Nevertheless, questions remain about U.S. and Israeli obligations and commitments.
On the issue of settlements, Israel has already agreed not to build new settlements, and the prime minister has not called that agreement into question. But the U.S. made certain commitments as well. Under President Bush, the United States indicated that large settlement blocs would remain under Israeli control in future peace deals.
How does a country hold onto a settlement without maintaining its infrastructure? How, in the words of Shimon Peres, does a government stop the “natural growth” of a populated area?
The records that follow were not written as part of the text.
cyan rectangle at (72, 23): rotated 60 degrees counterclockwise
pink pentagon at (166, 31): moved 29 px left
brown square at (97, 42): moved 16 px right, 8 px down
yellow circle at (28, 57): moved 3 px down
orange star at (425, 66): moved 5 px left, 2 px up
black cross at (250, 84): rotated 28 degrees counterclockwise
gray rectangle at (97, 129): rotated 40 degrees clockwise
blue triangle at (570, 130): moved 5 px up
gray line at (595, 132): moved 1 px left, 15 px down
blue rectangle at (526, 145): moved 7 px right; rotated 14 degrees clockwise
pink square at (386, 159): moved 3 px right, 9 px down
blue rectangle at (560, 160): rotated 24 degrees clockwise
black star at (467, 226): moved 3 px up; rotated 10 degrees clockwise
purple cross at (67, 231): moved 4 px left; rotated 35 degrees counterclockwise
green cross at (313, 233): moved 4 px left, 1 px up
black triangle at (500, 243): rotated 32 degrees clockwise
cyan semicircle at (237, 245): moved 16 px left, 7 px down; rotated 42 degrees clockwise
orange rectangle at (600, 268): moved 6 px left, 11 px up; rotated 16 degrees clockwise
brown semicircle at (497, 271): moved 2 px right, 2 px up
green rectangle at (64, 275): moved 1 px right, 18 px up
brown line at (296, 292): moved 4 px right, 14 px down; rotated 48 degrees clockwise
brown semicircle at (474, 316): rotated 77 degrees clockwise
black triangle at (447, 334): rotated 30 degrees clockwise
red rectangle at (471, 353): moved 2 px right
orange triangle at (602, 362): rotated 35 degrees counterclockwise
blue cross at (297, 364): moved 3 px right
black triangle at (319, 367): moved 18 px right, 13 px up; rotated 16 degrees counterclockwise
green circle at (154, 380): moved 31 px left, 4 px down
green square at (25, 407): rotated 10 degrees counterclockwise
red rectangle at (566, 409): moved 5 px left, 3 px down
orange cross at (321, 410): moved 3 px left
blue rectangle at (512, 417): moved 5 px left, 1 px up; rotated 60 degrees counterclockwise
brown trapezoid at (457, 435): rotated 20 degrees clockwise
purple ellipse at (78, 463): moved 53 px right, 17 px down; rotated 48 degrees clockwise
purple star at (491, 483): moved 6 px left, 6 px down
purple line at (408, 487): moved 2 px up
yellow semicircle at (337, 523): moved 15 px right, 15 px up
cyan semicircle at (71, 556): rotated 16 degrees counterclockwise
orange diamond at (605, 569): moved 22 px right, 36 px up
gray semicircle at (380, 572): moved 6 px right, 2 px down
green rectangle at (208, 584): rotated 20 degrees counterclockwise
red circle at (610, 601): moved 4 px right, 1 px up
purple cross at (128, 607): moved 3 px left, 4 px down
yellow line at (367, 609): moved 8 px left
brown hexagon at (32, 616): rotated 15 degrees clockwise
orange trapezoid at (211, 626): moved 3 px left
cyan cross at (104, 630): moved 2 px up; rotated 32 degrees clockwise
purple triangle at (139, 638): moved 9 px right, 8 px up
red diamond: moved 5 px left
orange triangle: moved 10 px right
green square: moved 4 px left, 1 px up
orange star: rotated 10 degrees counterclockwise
After all, said Peres, “Israel cannot instruct settlers in existing settlements not to have children or get married.”
Clearly, this situation requires further clarification.
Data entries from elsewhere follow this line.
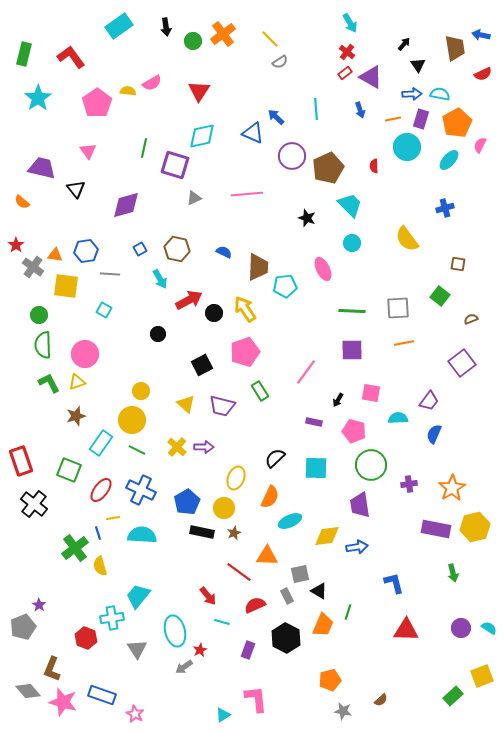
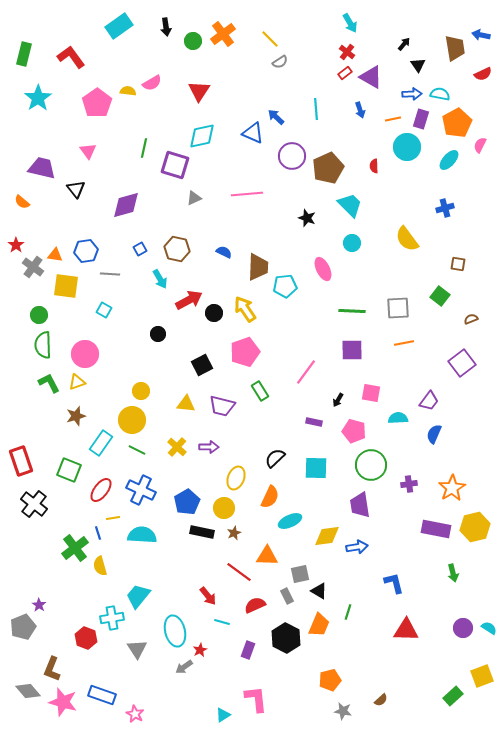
yellow triangle at (186, 404): rotated 36 degrees counterclockwise
purple arrow at (204, 447): moved 5 px right
orange trapezoid at (323, 625): moved 4 px left
purple circle at (461, 628): moved 2 px right
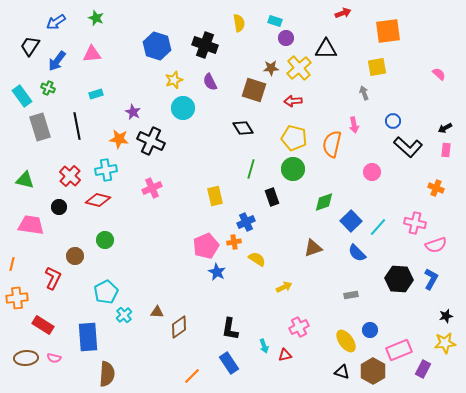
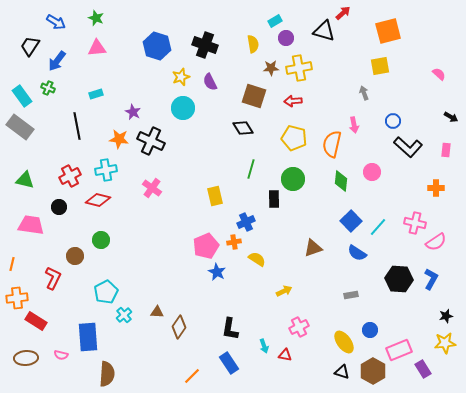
red arrow at (343, 13): rotated 21 degrees counterclockwise
cyan rectangle at (275, 21): rotated 48 degrees counterclockwise
blue arrow at (56, 22): rotated 114 degrees counterclockwise
yellow semicircle at (239, 23): moved 14 px right, 21 px down
orange square at (388, 31): rotated 8 degrees counterclockwise
black triangle at (326, 49): moved 2 px left, 18 px up; rotated 15 degrees clockwise
pink triangle at (92, 54): moved 5 px right, 6 px up
yellow square at (377, 67): moved 3 px right, 1 px up
yellow cross at (299, 68): rotated 30 degrees clockwise
yellow star at (174, 80): moved 7 px right, 3 px up
brown square at (254, 90): moved 6 px down
gray rectangle at (40, 127): moved 20 px left; rotated 36 degrees counterclockwise
black arrow at (445, 128): moved 6 px right, 11 px up; rotated 120 degrees counterclockwise
green circle at (293, 169): moved 10 px down
red cross at (70, 176): rotated 20 degrees clockwise
pink cross at (152, 188): rotated 30 degrees counterclockwise
orange cross at (436, 188): rotated 21 degrees counterclockwise
black rectangle at (272, 197): moved 2 px right, 2 px down; rotated 18 degrees clockwise
green diamond at (324, 202): moved 17 px right, 21 px up; rotated 65 degrees counterclockwise
green circle at (105, 240): moved 4 px left
pink semicircle at (436, 245): moved 3 px up; rotated 15 degrees counterclockwise
blue semicircle at (357, 253): rotated 12 degrees counterclockwise
yellow arrow at (284, 287): moved 4 px down
red rectangle at (43, 325): moved 7 px left, 4 px up
brown diamond at (179, 327): rotated 20 degrees counterclockwise
yellow ellipse at (346, 341): moved 2 px left, 1 px down
red triangle at (285, 355): rotated 24 degrees clockwise
pink semicircle at (54, 358): moved 7 px right, 3 px up
purple rectangle at (423, 369): rotated 60 degrees counterclockwise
Another question: What if Iran agrees to comply with the requirement that it limit its nuclear program but does not allow independent monitors into the country to confirm that it has, in fact, done so? In the face of the Iraq invasion – and our fruitless search for nonexistent weapons of mass destruction there – do we have the political will to go into another country on a similar mission?
Even supposing, as President Obama suggests, that an Israeli-Palestinian accord would help secure regional support in the face of Iranian aggression, could we really expect Egypt, Jordan, and Saudi Arabia to send troops into Iran? And if Hezbollah, heavily financed by Iran, were to attack Israel simultaneously, would the new coalition of the willing rally to Israel’s defense?
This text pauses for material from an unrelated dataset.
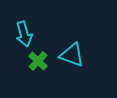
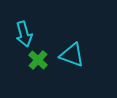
green cross: moved 1 px up
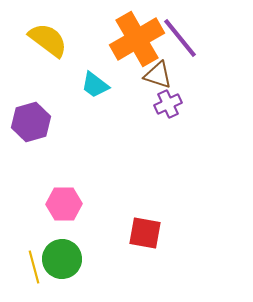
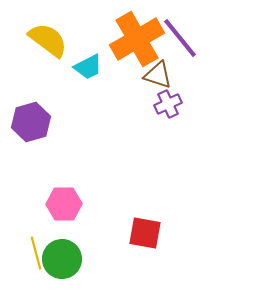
cyan trapezoid: moved 7 px left, 18 px up; rotated 64 degrees counterclockwise
yellow line: moved 2 px right, 14 px up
Netanyahu – though loath to utter the phrase “two state solution” – has implicitly accepted it by voicing his commitment to the Oslo accords. Have his Palestinian counterparts accepted it as well? And if the Arab unity talks do not yield a clear statement that Israel has a right to exist, will the new regional coalition demand it?
Israel is being asked to trust her neighbors. One can forgive her skepticism and understand her asking for something in return. We are hopeful that the United States, a proven friend of the Jewish state, will understand Israel’s concerns as it embarks on yet another quest for peace.